Regarding overall survival, on univariate analysis the following variables were significantly associated with poor outcome following resection: T-stage (P = 0.037), lymph node invasion (P = 0.037), cancer stage (P = 0.034), CEA (P = 0.042), CA19-9 (P = 0.004), and PNI (P = 0.001). To evaluate the independent prognostic value, multivariate Cox proportional hazard analysis to control for other prognostic factors was used. Using cancer-specific death as an end point for NLR, PLR, LMR, PNI and CA19-9 the optimal cut off values were calculated by ROC analysis. Regarding overall survival, on multivariate analysis high CA19-9 (HR = 1.001, 95%CI: 1.00-1.002, P = 0.012) and low PNI (HR = 0.938, 95%CI: 0.891-0.987, P = 0.014) were the only variables independently associated with shortened overall survival. Patients with a PNI < 35 had a median OS of 52.25 mo. In contrast, patients with an PNI > 35 had a median OS of 66 mo. Patients with a CA 19-9 < 17 had a median OS of 66 mo and in patients with a CA19-9 > 17 had a median OS of 53.76 mo.

CONCLUSION

This study shows that decrease in the PNI and increase in CA 19-9 is associated with poor survival in patients with resectable colon cancer.
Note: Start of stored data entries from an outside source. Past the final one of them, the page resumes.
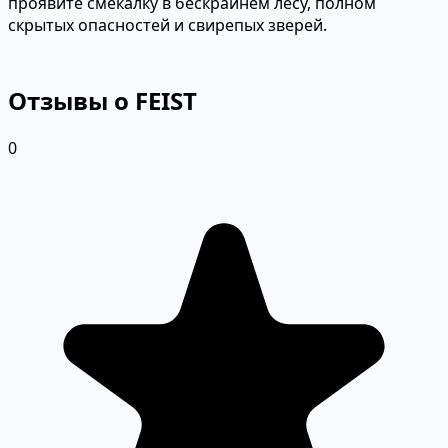
проявите смекалку в бескрайнем лесу, полном
скрытых опасностей и свирепых зверей.
Отзывы о FEIST
0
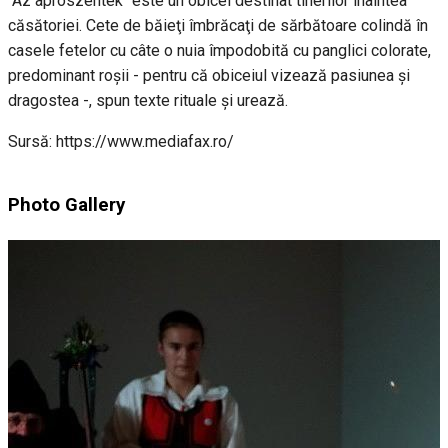
"Az aprószentek" este un obicei destinat tinerilor înaintea
căsătoriei. Cete de băieţi îmbrăcaţi de sărbătoare colindă în
casele fetelor cu câte o nuia împodobită cu panglici colorate,
predominant roşii - pentru că obiceiul vizează pasiunea şi
dragostea -, spun texte rituale şi urează.
Sursă: https://www.mediafax.ro/
Photo Gallery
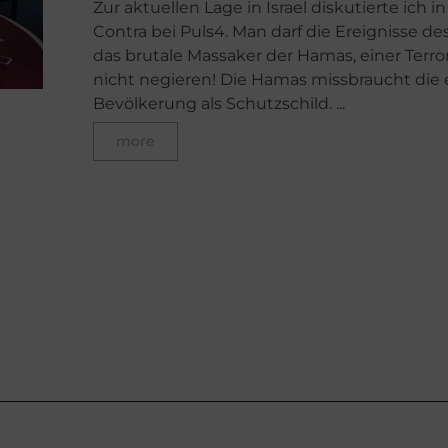
Zur aktuellen Lage in Israel diskutierte ich i
Contra bei Puls4. Man darf die Ereignisse des
das brutale Massaker der Hamas, einer Terro
nicht negieren! Die Hamas missbraucht die
Bevölkerung als Schutzschild. ...
more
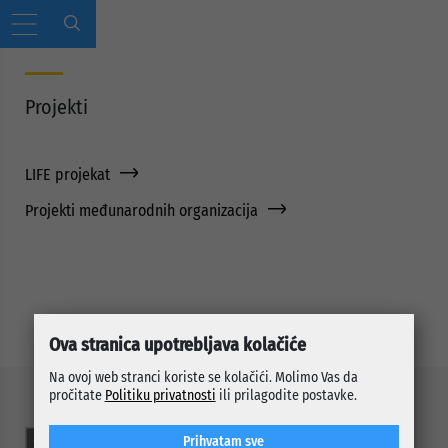
Projekti
LIFE projekat
Projekti međunarodnih organizacija
Ova stranica upotrebljava kolačiće
Na ovoj web stranci koriste se kolačići. Molimo Vas da
pročitate
Politiku privatnosti
ili prilagodite postavke.
Prihvatam sve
Keywords: Colorectal cancer, Prognosis, Overall survival, Prognostic nutritional index, CA19-9

Core tip: Predictors of colorectal cancer (CRC) that may determine overall survival are extremely important. Inflammation is now widely recognised to be a key element of disease advancement and survival in CRC. Aim of this study was to evaluate the prognostic significance of clinicopathologic factors and the indicators of systematic inflammatory response by using neutrophil-to-lymphocyte ratio, platelet-to-lymphocyte ratio, lymphocyte-to-monocyte ratio, and prognostic nutritional index in patients undergoing curative resection of colon cancer. In the present study, we report, for the first time, a longitudinal comparison of the four systemic inflammation-based prognostic scores and CA19-9 in patients with resectable CRC.